The stripey (Microcanthus strigatus), also known as the footballer or convict fish, is a species of ray-finned fish, a sea chub from the subfamily Microcanthinae which is part of the family Kyphosidae. It is native to the Pacific Ocean where it has a wide range. This species may be found in the aquarium trade.

==Taxonomy==
The stripey was first formally described as Chaetodon strigatus in 1831 by the French zoologist Georges Cuvier with the type locality given as Nagasaki. It was previously regarded as the only species in the genus Microcanthus, but as of 2020, a second species has been recognized.

==Description==
The stripey has a deep, compressed body which has a rounded back, it has a distinctive pattern of oblique black and yellow, sometimes white, stripes. The stripes extend onto the dorsal and anal fins, and there is a black stripe which runs from the forehead to just to the rear of the eye.
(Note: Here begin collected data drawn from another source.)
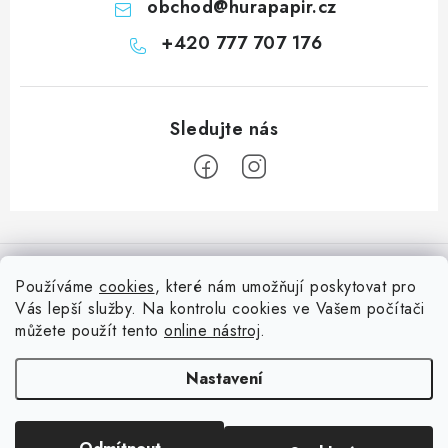
obchod
@
hurapapir.cz
+420 777 707 176
Z
á
Informace pro vás
p
Používáme
cookies
, které nám umožňují poskytovat pro
a
Vás lepší služby. Na kontrolu cookies ve Vašem počítači
Doprava
Nepřehlédněte
t
můžete použít tento
online nástroj
.
Kontakty
í
Blog s nápady a návody
Facebook
Nastavení
Moje objednávka
Slovník pojmů, české návody
Oblíbené ♥️
Copyright 2026
HuráPapír.cz
. Všechna práva vyhrazena.
Upravit nastavení
Hurá TÝM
The maximum total length is 16 cm.

==Distribution==
The stripey is found in the Pacific Ocean where it has a disjunct distribution with a northern and a southern population. The northern population is found from Japan and Taiwan to Hawaii and the southern population is found along the east and west coasts of Australia, around Lord Howe Island and off New Caledonia. The Australian distribution runs from central Queensland to southern New South Wales, although it may extend as far as eastern Victoria and the north east of Tasmania, and from Cape Leeuwin to the Exmouth Gulf in Western Australia.

==Habitat and biology==
The stripey occurs in coastal and lagoon reefs where during the day it forms dense schools which hide under ledges and in caves. It feeds on small crustaceans and algae. Juvenile stripets are often seen in tidal pools while the adults may be seen around man-made structures such as jetties and harbour walls. They may enter brackish water.

==Aquarium==
The stripey is occasionally found in the aquarium trade.